Cluster analysis

Find out the basic requirements of clustering from this tip from authors Han and Kamber.

Cluster analysis
Jiawei Han and Micheline Kamber

With the huge amount of data available to most data warehouses, finding ways to organize that data is a top priority. According to Han and Kamber's book Data Mining: Concepts and Techniques (Morgan Kaufman), clustering is a viable option for organizing data that has not been classified yet.


The process of grouping a set of physical or abstract objects into classes of similar objects is called clustering. A cluster is a collection of data objects that are similar to one another with the same cluster and are dissimilar to the objects in other clusters. A cluster of data objects can be treated collectively as one group in many applications.

In data mining, efforts have focused on finding methods for efficient and effective cluster analysis in large databases. Active themes of research focus on the scalability of clustering methods, the effectiveness of methods for clustering complex shapes and types of data, high-dimensional clustering techniques, and methods for clustering mixed numerical and categorical data in large databases.
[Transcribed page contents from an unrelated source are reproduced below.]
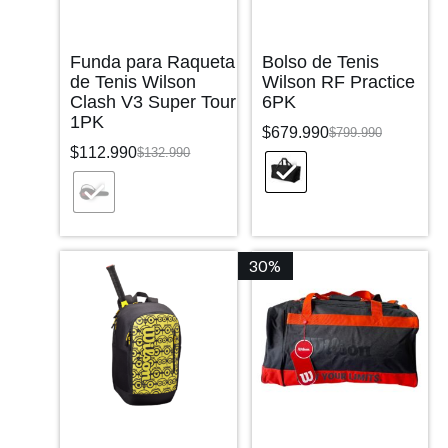
Funda para Raqueta
Bolso de Tenis
de Tenis Wilson
Wilson RF Practice
Clash V3 Super Tour
6PK
1PK
$
679.990
$
799.990
$
112.990
$
132.990
30%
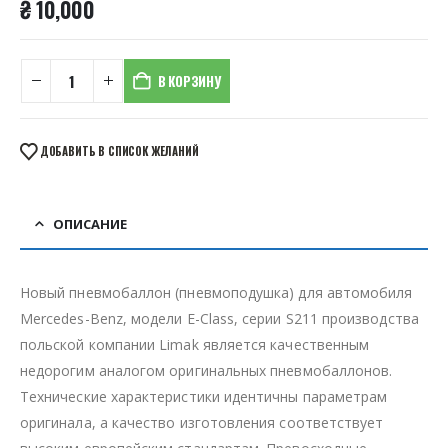
₴
10,000
В КОРЗИНУ
ДОБАВИТЬ В СПИСОК ЖЕЛАНИЙ
ОПИСАНИЕ
Новый пневмобаллон (пневмоподушка) для автомобиля
Mercedes-Benz, модели E-Class, серии S211 производства
польской компании Limak является качественным
недорогим аналогом оригинальных пневмобаллонов.
Технические характеристики идентичны параметрам
оригинала, а качество изготовления соответствует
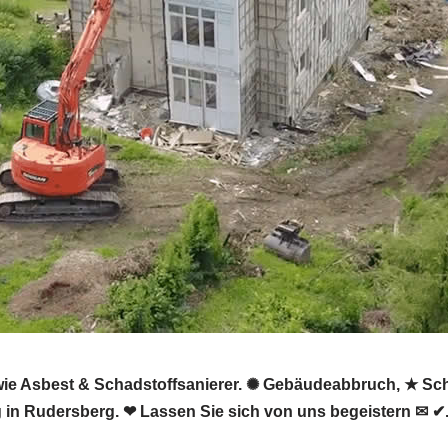
e Asbest & Schadstoffsanierer. ✺ Gebäudeabbruch, ★ Scha
in Rudersberg. ❤ Lassen Sie sich von uns begeistern ✉ ✔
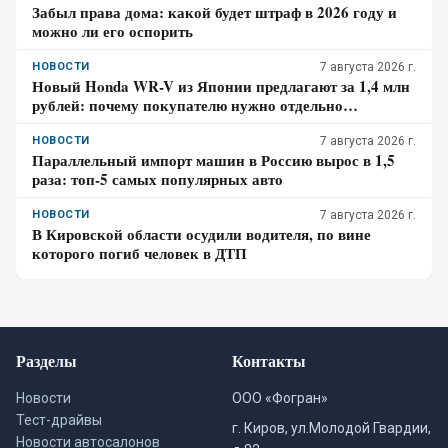
Забыл права дома: какой будет штраф в 2026 году и
можно ли его оспорить
НОВОСТИ
7 августа 2026 г.
Новый Honda WR-V из Японии предлагают за 1,4 млн
рублей: почему покупателю нужно отдельно
проверить доставку, таможенные платежи и ЭПТС
НОВОСТИ
7 августа 2026 г.
Параллельный импорт машин в Россию вырос в 1,5
раза: топ-5 самых популярных авто
НОВОСТИ
7 августа 2026 г.
В Кировской области осудили водителя, по вине
которого погиб человек в ДТП
Разделы
Контакты
Новости
ООО «Фогран»
Тест-драйвы
г. Киров, ул.Молодой Гвардии,
Новости автосалонов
Clustering is a challenging field of research where its potential applications pose their own special requirements. The following are typical requirements of clustering in data mining:

  • Scalability: Many clustering algorithms work well on small data sets containing fewer than 200 data objects; however, a large database may contain millions of objects. Clustering on a sample of a given large data set may lead to biased results. Highly scalable clustering algorithms are needed.

     

  • Ability to deal with different types of attributes: Many algorithms are designed to cluster interval-based (numerical) data. However, applications may require clustering other types of data, such as binary, categorical (nominal), and ordinal data, or mixtures of these data types.

     

  • Discovery of clusters with arbitrary shape: Many clustering algorithms determine clusters based on Euclidean or Manhattan distance measures. Algorithms based on such distance measures tend to find spherical clusters with similar size and density. However, a cluster could be of any shape. It is important to develop algorithms that can detect clusters of arbitrary shape.

     

  • Minimal requirements for domain knowledge to determine input parameters: Many clustering algorithms require users to input certain parameters in cluster analysis (such as the number of desired clusters). The clustering results can be quite sensitive to input parameters. Parameters are often hard to determine, especially for data sets containing high-dimensional objects. This not only burdens users, but also makes the quality of clustering difficult to control.

     

  • Ability to deal with noisy data: Most real-world databases contain outliers or missing, unknown, or erroneous data. Some clustering algorithms are sensitive to such data and may lead to clusters of poor quality.

     

  • Insensitivity to the order of input records: Some clustering algorithms are sensitive to the order of input data; for example, the same set of data, when presented with different orderings to such an algorithm, may generate dramatically different clusters. It is important to develop algorithms that are insensitive to the order of input.

     

  • High dimensionality: A database or a data warehouse can contain several dimensions or attributes. Many clustering algorithms are good at handling low-dimensional data, involving only two to three dimensions. Human eyes are good at judging the quality of clustering for up to three dimensions. It is challenging to cluster data objects in high-dimensional space, especially considering that such data can be very sparse and highly skewed.

     

  • Constraint-based clustering: Real-world applications may need to perform clustering under various kinds of constraints. Suppose that your job is to choose the locations for a given number of new automatic cash-dispensing machines (i.e., ATMs) in a city. To decide upon this, you may cluster households while considering constraints such as the city's rivers and highway networks, and customer requirements per region. A challenging task is to find groups of data with good clustering behavior that satisfy specified constraints.

     

  • Interpretability and usability: Users expect clustering results to be interpretable, comprehensible, and usable. That is, clustering may need to be tied up with specific semantic interpretations and applications. It is important to study how an application goal may influence the selection of clustering methods.